Nail-biting makes no sense. Why would someone mutilate her own body parts? “You did that to yourself? Let me see.”
“No.” She keeps her hands behind her back. “I’m stopping.”
I didn’t mean to offend her, but really, no one should be causing herself that kind of pain. “Good. It’s disgusting.”
“So no one else in your family wants your fish?” she asks, changing the subject.
“I’d take it,” Adam says, “if I didn’t think it was infinitely more amusing to force Jo here to take care of it.” He laughs.
I hate when he calls me Jo. “If it has an unfortunate accident down the toilet, it will be your fault.”
“Poor fish,” Allie says, looking at it as though it was Little Orphan Annie.
“Oh, he doesn’t take it personally,” I say. “He knows I’m not discriminatory—I hate all animals.”
“But I’m sure you’ll like Whiskers.”
Whiskers. What’s a whiskers? My body begins to feel clammy. Any chance her boyfriend is named Whiskers?
“My cat,” she says, smiling. “Adam told you about my cat, didn’t he? You’ll love him. He’s adorable. All black with gold whiskers.”
I swallow. Cat? Allie has a cat? I can’t have a cat. I can’t live in the same vicinity as a cat. I hate cats. They scratch and bite and meow and do nasty things in the moonlight. Terrific. “Um. No one mentioned a cat.”
She giggles.
Dread has manifested itself into a vacuum cleaner, sucking the moisture out of my mouth. Why is she giggling? This is the most horrendous news I have ever heard. I can’t live here. The move is off. Turn the truck around. Back to the parents.
“I’m kidding, Jodine!” she says, and giggles again.
Huh? What? What kind of a sick joke is that? “You’re kidding?”
“I don’t have a cat. Don’t have a heart attack. You just turned white. Are you okay? I’m sorry. I was kidding.”
Kidding? Is this funny?
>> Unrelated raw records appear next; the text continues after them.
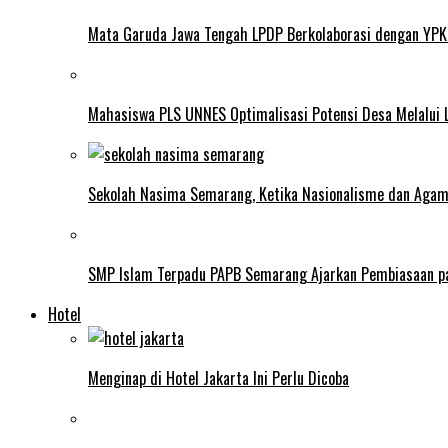
Mata Garuda Jawa Tengah LPDP Berkolaborasi dengan YPK
Mahasiswa PLS UNNES Optimalisasi Potensi Desa Melalui 
Sekolah Nasima Semarang, Ketika Nasionalisme dan Aga
SMP Islam Terpadu PAPB Semarang Ajarkan Pembiasaan p
Hotel
Menginap di Hotel Jakarta Ini Perlu Dicoba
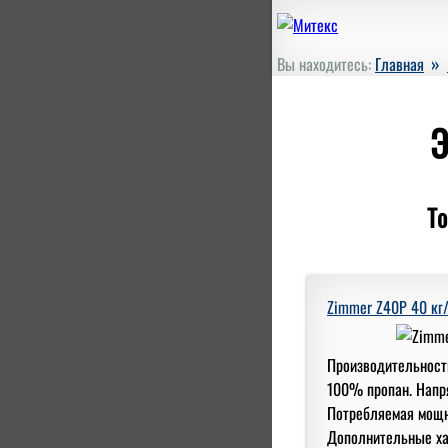
»
Вы находитесь:
Главная
Э
То
Zimmer Z40P 40 кг/
Производительность
100% пропан. Напря
Потребляемая мощн
Дополнительные ха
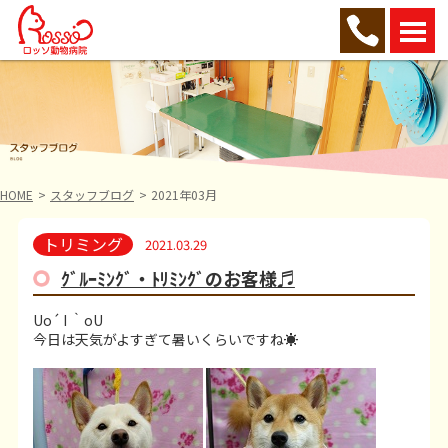
HOME
スタッフブログ
2021年03月
トリミング
2021.03.29
ｸﾞﾙｰﾐﾝｸﾞ・ﾄﾘﾐﾝｸﾞのお客様♬
Uo´ I ｀oU
今日は天気がよすぎて暑いくらいですね☀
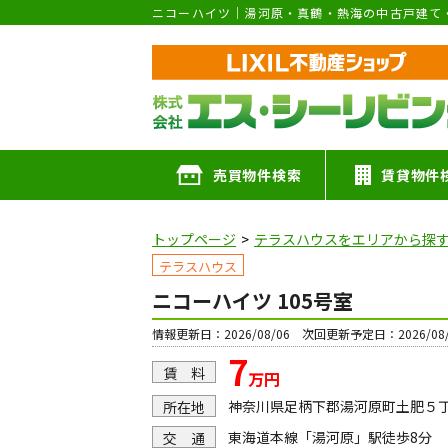
ニコーハイツ｜湯河原・真鶴・熱海の中古戸建て
売買物件検索
賃貸物件
トップページ
テラスハウスをエリアから探
テラスハウス
ニコーハイツ 105号室
情報更新日：2026/08/06 次回更新予定日：2026/08/
7
賃 料
万円
神奈川県足柄下郡湯河原町土肥５
所在地
東海道本線「湯河原」駅徒歩8分
交 通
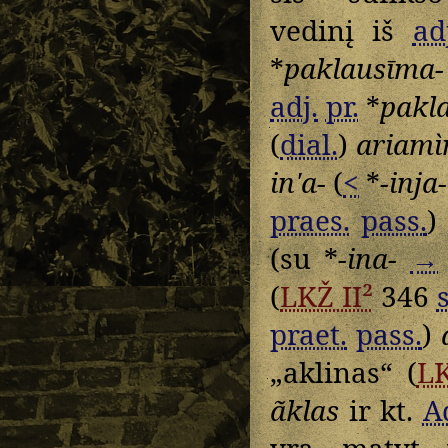
vedinį iš
ad
*
paklausīma-
adj.
pr.
*
pakl
(
dial.
)
ariamì
inʹa-
(
<
*
-inja-
praes.
pass.
)
(su *
-ina-
→
(
LKŽ II²
346
s
praet.
pass.
)
„aklinas“ (
LK
ãklas
ir kt.
A
yra matyt 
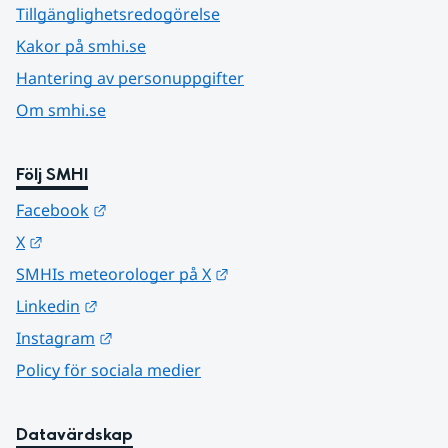
Tillgänglighetsredogörelse
Kakor på smhi.se
Hantering av personuppgifter
Om smhi.se
Följ SMHI
Länk till annan webbplats.
Facebook
Länk till annan webbplats.
X
Länk till annan webbplats.
SMHIs meteorologer på X
Länk till annan webbplats.
Linkedin
Länk till annan webbplats.
Instagram
Policy för sociala medier
Datavärdskap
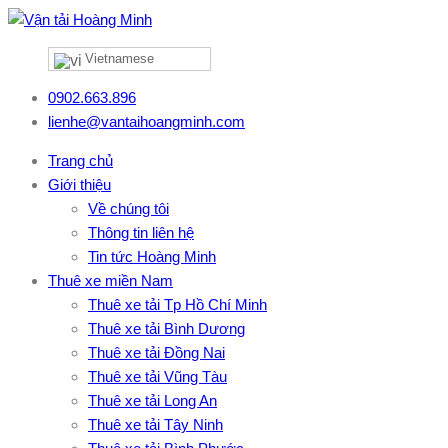
Vietnamese
0902.663.896
lienhe@vantaihoangminh.com
Trang chủ
Giới thiệu
Về chúng tôi
Thông tin liên hệ
Tin tức Hoàng Minh
Thuê xe miền Nam
Thuê xe tải Tp Hồ Chí Minh
Thuê xe tải Bình Dương
Thuê xe tải Đồng Nai
Thuê xe tải Vũng Tàu
Thuê xe tải Long An
Thuê xe tải Tây Ninh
This isn’t funny. Certainly not ha-ha funny. Maybe this is some kind of new Olympic sport, the how-fast-can-she-make-me-dislike-her event. Or maybe all new roommates have to undergo this kind of inane ritual, as though initiating for a sorority. What a way to begin my next life stage. With a heart attack. I hate being teased.
“I’ll take care of the fish,” she says, attempting a peace offering. “I like animals. We’ll keep it in the kitchen. Maybe even think about getting him some playmates. You know, some roomies of his own.” Again, she giggles.
“Okay.” Amity reinstalled. Can I still accidentally drop the fish down the drain?
“What’s up?” she asks my brother as he opens the back of the U-Haul, fish story concluded. “It was nice of you to come help.”
It’s hot. I rub my arm against my hairline and feel beads of sweat. I hate sweat. I have a minor sweating problem. There are certain shirts I cannot wear because I get stains under my arms. It’s because I work out so often. Despite what comedy sketches and character impersonations seem to imply, when your body is accustomed to working out, you break a sweat much faster than if you’re out of shape.
“Not much, Al,” Adam says with a wave. “What’s up with you?”